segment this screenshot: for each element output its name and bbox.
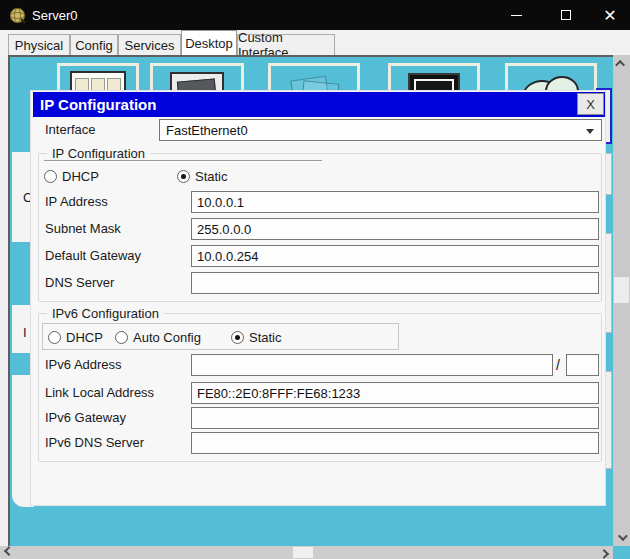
ipv6-dhcp-radio[interactable]: DHCP xyxy=(48,328,103,346)
scrollbar-corner xyxy=(613,546,630,559)
dns-server-label: DNS Server xyxy=(45,272,114,294)
tab-bar: Physical Config Services Desktop Custom … xyxy=(0,30,630,55)
scroll-up-button[interactable] xyxy=(613,55,630,72)
radio-icon[interactable] xyxy=(48,331,61,344)
ip-configuration-dialog: IP Configuration X Interface FastEtherne… xyxy=(30,90,606,506)
ip-address-label: IP Address xyxy=(45,191,108,213)
chevron-down-icon xyxy=(586,129,594,134)
tab-desktop[interactable]: Desktop xyxy=(181,30,237,55)
ipv6-gateway-label: IPv6 Gateway xyxy=(45,407,126,429)
default-gateway-label: Default Gateway xyxy=(45,245,141,267)
close-button[interactable]: ✕ xyxy=(590,0,630,30)
window-title: Server0 xyxy=(32,8,78,23)
minimize-button[interactable] xyxy=(496,0,536,30)
chevron-left-icon xyxy=(4,546,14,556)
interface-label: Interface xyxy=(45,119,96,141)
ipv4-group-title: IP Configuration xyxy=(47,146,150,161)
radio-icon[interactable] xyxy=(231,331,244,344)
tab-services[interactable]: Services xyxy=(118,34,181,55)
chevron-up-icon xyxy=(615,60,625,70)
separator-line xyxy=(44,160,322,162)
chevron-right-icon xyxy=(599,549,609,559)
ipv6-static-radio[interactable]: Static xyxy=(231,328,282,346)
maximize-button[interactable] xyxy=(546,0,586,30)
vertical-scrollbar[interactable] xyxy=(613,55,630,546)
scroll-down-button[interactable] xyxy=(613,529,630,546)
ipv6-prefix-input[interactable] xyxy=(566,354,599,376)
ipv4-static-radio[interactable]: Static xyxy=(177,167,228,185)
link-local-address-label: Link Local Address xyxy=(45,382,154,404)
scroll-right-button[interactable] xyxy=(598,546,613,559)
dialog-close-icon: X xyxy=(586,97,595,112)
ipv6-address-label: IPv6 Address xyxy=(45,354,122,376)
subnet-mask-label: Subnet Mask xyxy=(45,218,121,240)
maximize-icon xyxy=(561,10,571,20)
ipv6-group-title: IPv6 Configuration xyxy=(47,306,164,321)
interface-select[interactable]: FastEthernet0 xyxy=(159,119,602,141)
prefix-separator: / xyxy=(556,357,560,373)
icon-label-fragment: I xyxy=(23,325,27,340)
ip-address-input[interactable] xyxy=(191,191,599,213)
close-icon: ✕ xyxy=(603,6,616,25)
ipv6-dns-server-label: IPv6 DNS Server xyxy=(45,432,144,454)
ipv6-gateway-input[interactable] xyxy=(191,407,599,429)
dialog-title: IP Configuration xyxy=(40,96,156,113)
tab-physical[interactable]: Physical xyxy=(8,34,70,55)
tab-custom-interface[interactable]: Custom Interface xyxy=(237,34,335,55)
radio-icon[interactable] xyxy=(44,170,57,183)
dialog-titlebar[interactable]: IP Configuration xyxy=(33,92,605,117)
default-gateway-input[interactable] xyxy=(191,245,599,267)
tab-config[interactable]: Config xyxy=(70,34,118,55)
subnet-mask-input[interactable] xyxy=(191,218,599,240)
packet-tracer-logo-icon xyxy=(9,7,26,24)
ipv6-auto-config-radio[interactable]: Auto Config xyxy=(115,328,201,346)
scroll-left-button[interactable] xyxy=(0,546,15,559)
minimize-icon xyxy=(511,15,522,16)
chevron-down-icon xyxy=(618,531,628,541)
dns-server-input[interactable] xyxy=(191,272,599,294)
vertical-scroll-thumb[interactable] xyxy=(614,277,629,303)
link-local-address-input[interactable] xyxy=(191,382,599,404)
radio-icon[interactable] xyxy=(177,170,190,183)
ipv4-dhcp-radio[interactable]: DHCP xyxy=(44,167,99,185)
horizontal-scrollbar[interactable] xyxy=(0,546,613,559)
dialog-close-button[interactable]: X xyxy=(577,93,604,115)
radio-icon[interactable] xyxy=(115,331,128,344)
ipv6-address-input[interactable] xyxy=(191,354,553,376)
ipv6-dns-server-input[interactable] xyxy=(191,432,599,454)
horizontal-scroll-thumb[interactable] xyxy=(293,547,313,558)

-=-=-=-=-

→ Task item
All the lines above are to be reproduced exactly, except the pictures.

→ Response area
segment this screenshot: for each element output its name and bbox.
ipv6-dhcp-radio[interactable]: DHCP xyxy=(48,328,103,346)
scrollbar-corner xyxy=(613,546,630,559)
dns-server-label: DNS Server xyxy=(45,272,114,294)
tab-bar: Physical Config Services Desktop Custom … xyxy=(0,30,630,55)
scroll-up-button[interactable] xyxy=(613,55,630,72)
radio-icon[interactable] xyxy=(48,331,61,344)
ip-configuration-dialog: IP Configuration X Interface FastEtherne… xyxy=(30,90,606,506)
ip-address-label: IP Address xyxy=(45,191,108,213)
chevron-down-icon xyxy=(586,129,594,134)
tab-desktop[interactable]: Desktop xyxy=(181,30,237,55)
ipv6-gateway-label: IPv6 Gateway xyxy=(45,407,126,429)
default-gateway-label: Default Gateway xyxy=(45,245,141,267)
close-button[interactable]: ✕ xyxy=(590,0,630,30)
window-title: Server0 xyxy=(32,8,78,23)
minimize-button[interactable] xyxy=(496,0,536,30)
chevron-left-icon xyxy=(4,546,14,556)
interface-label: Interface xyxy=(45,119,96,141)
ipv4-group-title: IP Configuration xyxy=(47,146,150,161)
radio-icon[interactable] xyxy=(231,331,244,344)
tab-services[interactable]: Services xyxy=(118,34,181,55)
chevron-up-icon xyxy=(615,60,625,70)
separator-line xyxy=(44,160,322,162)
chevron-right-icon xyxy=(599,549,609,559)
ipv6-static-radio[interactable]: Static xyxy=(231,328,282,346)
maximize-button[interactable] xyxy=(546,0,586,30)
vertical-scrollbar[interactable] xyxy=(613,55,630,546)
scroll-down-button[interactable] xyxy=(613,529,630,546)
ipv6-prefix-input[interactable] xyxy=(566,354,599,376)
ipv4-static-radio[interactable]: Static xyxy=(177,167,228,185)
link-local-address-label: Link Local Address xyxy=(45,382,154,404)
scroll-right-button[interactable] xyxy=(598,546,613,559)
dialog-close-icon: X xyxy=(586,97,595,112)
ipv6-address-label: IPv6 Address xyxy=(45,354,122,376)
subnet-mask-label: Subnet Mask xyxy=(45,218,121,240)
maximize-icon xyxy=(561,10,571,20)
ipv6-group-title: IPv6 Configuration xyxy=(47,306,164,321)
interface-select[interactable]: FastEthernet0 xyxy=(159,119,602,141)
prefix-separator: / xyxy=(556,357,560,373)
icon-label-fragment: I xyxy=(23,325,27,340)
ip-address-input[interactable] xyxy=(191,191,599,213)
close-icon: ✕ xyxy=(603,6,616,25)
ipv6-dns-server-label: IPv6 DNS Server xyxy=(45,432,144,454)
ipv6-gateway-input[interactable] xyxy=(191,407,599,429)
dialog-title: IP Configuration xyxy=(40,96,156,113)
tab-physical[interactable]: Physical xyxy=(8,34,70,55)
tab-custom-interface[interactable]: Custom Interface xyxy=(237,34,335,55)
radio-icon[interactable] xyxy=(44,170,57,183)
dialog-titlebar[interactable]: IP Configuration xyxy=(33,92,605,117)
default-gateway-input[interactable] xyxy=(191,245,599,267)
tab-config[interactable]: Config xyxy=(70,34,118,55)
subnet-mask-input[interactable] xyxy=(191,218,599,240)
packet-tracer-logo-icon xyxy=(9,7,26,24)
ipv6-auto-config-radio[interactable]: Auto Config xyxy=(115,328,201,346)
scroll-left-button[interactable] xyxy=(0,546,15,559)
minimize-icon xyxy=(511,15,522,16)
chevron-down-icon xyxy=(618,531,628,541)
dns-server-input[interactable] xyxy=(191,272,599,294)
vertical-scroll-thumb[interactable] xyxy=(614,277,629,303)
link-local-address-input[interactable] xyxy=(191,382,599,404)
radio-icon[interactable] xyxy=(177,170,190,183)
ipv4-dhcp-radio[interactable]: DHCP xyxy=(44,167,99,185)
horizontal-scrollbar[interactable] xyxy=(0,546,613,559)
dialog-close-button[interactable]: X xyxy=(577,93,604,115)
radio-icon[interactable] xyxy=(115,331,128,344)
ipv6-address-input[interactable] xyxy=(191,354,553,376)
ipv6-dns-server-input[interactable] xyxy=(191,432,599,454)
horizontal-scroll-thumb[interactable] xyxy=(293,547,313,558)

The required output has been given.